Rund 100.000 Fans aus ganz Europa, 600 junge Spitzenfachkräfte, 38 offizielle Wettbewerbsberufe und drei Tage lang um die Wette hämmern, schrauben, malen oder kochen. Die Nervosität steigt: Ab heute gehen die neunten Berufseuropameisterschaften in Herning in Dänemark über die Bühne (von 9. bis 13. September). Nach der großen Eröffnungsfeier am Dienstagabend stehen ab Mittwoch die Bewerbe auf dem Programm.
In der 51.000-Einwohner-Stadt Herning östlich der Nordseeküste wird das größte Veranstaltungsareal Skandinaviens, das MCH Herning Kongresscenter, aus allen Nähten platzen – wenn sich wieder die Top-Fachkräfte unter 25 Jahren in rund 40 unterschiedlichen Berufen mit den besten Altersgenossen Europas messen. Allein Österreich entsendet 44 „Young Professionals“ – ausgelernte Fachkräfte und Absolventen von berufsbildenden höheren Schulen – aus acht Bundesländern nach Dänemark, um wie in den Vorjahren Spitzenerfolge zu erzielen. Von den 44 von Österreich entsandten Fachkräften stellt Oberösterreich vor der Steiermark und vor Niederösterreich das größte Aufgebot.

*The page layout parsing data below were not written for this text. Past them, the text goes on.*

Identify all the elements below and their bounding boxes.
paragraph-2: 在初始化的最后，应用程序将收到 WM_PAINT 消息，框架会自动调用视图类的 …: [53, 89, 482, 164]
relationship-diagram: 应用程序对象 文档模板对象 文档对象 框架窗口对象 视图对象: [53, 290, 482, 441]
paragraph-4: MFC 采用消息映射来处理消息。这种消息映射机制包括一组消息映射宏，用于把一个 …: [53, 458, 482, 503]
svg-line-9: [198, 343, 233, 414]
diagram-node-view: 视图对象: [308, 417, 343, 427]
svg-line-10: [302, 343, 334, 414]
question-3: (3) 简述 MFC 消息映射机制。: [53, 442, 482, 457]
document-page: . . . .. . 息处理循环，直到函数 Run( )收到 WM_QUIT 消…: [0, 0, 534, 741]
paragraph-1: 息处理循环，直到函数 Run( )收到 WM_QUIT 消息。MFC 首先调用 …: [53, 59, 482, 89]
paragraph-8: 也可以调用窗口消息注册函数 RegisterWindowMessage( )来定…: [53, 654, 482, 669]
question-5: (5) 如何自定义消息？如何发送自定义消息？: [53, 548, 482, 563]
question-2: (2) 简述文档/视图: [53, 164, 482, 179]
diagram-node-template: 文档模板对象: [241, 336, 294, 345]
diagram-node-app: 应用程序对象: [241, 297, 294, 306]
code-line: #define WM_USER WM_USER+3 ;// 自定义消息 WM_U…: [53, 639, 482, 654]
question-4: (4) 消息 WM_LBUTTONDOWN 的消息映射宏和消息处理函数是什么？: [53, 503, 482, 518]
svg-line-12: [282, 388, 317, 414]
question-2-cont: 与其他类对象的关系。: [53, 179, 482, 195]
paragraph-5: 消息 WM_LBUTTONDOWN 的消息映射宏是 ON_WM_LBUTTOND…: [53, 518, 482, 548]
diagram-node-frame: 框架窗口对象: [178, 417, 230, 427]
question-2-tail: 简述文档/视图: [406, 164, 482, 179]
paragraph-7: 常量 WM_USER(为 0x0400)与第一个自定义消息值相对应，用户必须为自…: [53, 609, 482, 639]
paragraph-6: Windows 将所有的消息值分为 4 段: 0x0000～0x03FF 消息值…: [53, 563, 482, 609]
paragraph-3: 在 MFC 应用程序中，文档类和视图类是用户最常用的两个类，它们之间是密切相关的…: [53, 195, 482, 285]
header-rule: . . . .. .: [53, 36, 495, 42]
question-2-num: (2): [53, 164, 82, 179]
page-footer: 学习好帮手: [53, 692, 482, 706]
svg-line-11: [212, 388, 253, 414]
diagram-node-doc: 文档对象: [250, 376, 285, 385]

Acht Steirerinnen und Steirer messen sich in Herning mit den Besten der Besten – darunter Bautischler Thomas Leitner aus Obdach, der im Vorjahr seinen Wettbewerb bei der Berufsweltmeisterschaft in Lyon wegen einer Verletzung abbrechen musste. Nun hofft er auf Europa-Ebene auf Gold.
Ebenso ihr Können unter Beweis stellen werden Floristin Sophie Bretterklieber aus Lannach, Grafik-Designerin Eva Manninger aus Ragnitz bei Leibnitz, Maurer Stefan Lanzl aus Leutschach, Kfz-Technikerin Leonie Tieber aus Paldau, Malerin Katharina Höller aus Pinggau, Restaurant-Service-Fachkraft Maria Gesslbauer aus Fischbach und Zimmerer Johannes Rieger aus Semriach.
Übrigens: Erstmals treten mehr Steirerinnen als Steirer bei der Berufs-Europameisterschaft an, und zwar fünf von acht. Für WKO-Präsident und Skills Austria-Präsident Josef Herk ein „kraftvolles Signal, dass Talent kein Geschlecht kennt“.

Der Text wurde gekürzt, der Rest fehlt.